## Information
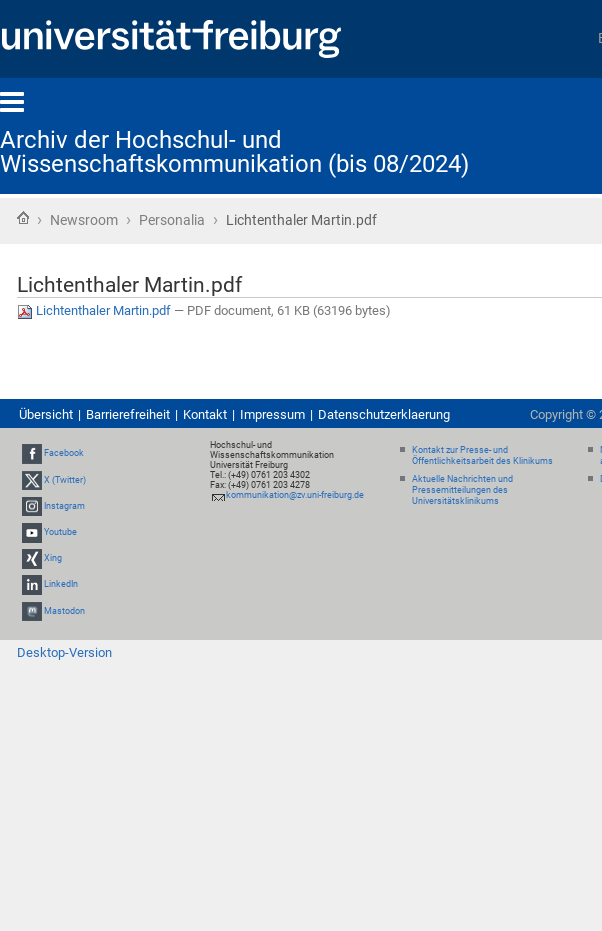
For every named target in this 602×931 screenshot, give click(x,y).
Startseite (23, 218)
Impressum (272, 414)
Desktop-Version (64, 652)
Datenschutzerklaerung (384, 414)
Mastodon (64, 611)
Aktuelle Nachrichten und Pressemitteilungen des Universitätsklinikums (462, 490)
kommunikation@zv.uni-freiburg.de (295, 495)
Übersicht (46, 414)
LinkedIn (61, 585)
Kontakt (205, 414)
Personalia (172, 220)
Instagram (64, 506)
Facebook (64, 454)
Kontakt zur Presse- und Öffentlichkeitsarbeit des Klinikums (482, 455)
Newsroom (84, 220)
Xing (53, 558)
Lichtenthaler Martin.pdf (95, 310)
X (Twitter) (65, 480)
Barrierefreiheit (128, 414)
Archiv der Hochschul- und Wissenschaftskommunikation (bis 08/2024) (234, 152)
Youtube (60, 532)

## Instructions for the task
From the first line to the last, return the records exactly and leave the pictures behind.

## Response
For every named target in this 602×931 screenshot, give click(x,y).
Startseite (23, 218)
Impressum (272, 414)
Desktop-Version (64, 652)
Datenschutzerklaerung (384, 414)
Mastodon (64, 611)
Aktuelle Nachrichten und Pressemitteilungen des Universitätsklinikums (462, 490)
kommunikation@zv.uni-freiburg.de (295, 495)
Übersicht (46, 414)
LinkedIn (61, 585)
Kontakt (205, 414)
Personalia (172, 220)
Instagram (64, 506)
Facebook (64, 454)
Kontakt zur Presse- und Öffentlichkeitsarbeit des Klinikums (482, 455)
Newsroom (84, 220)
Xing (53, 558)
Lichtenthaler Martin.pdf (95, 310)
X (Twitter) (65, 480)
Barrierefreiheit (128, 414)
Archiv der Hochschul- und Wissenschaftskommunikation (bis 08/2024) (234, 152)
Youtube (60, 532)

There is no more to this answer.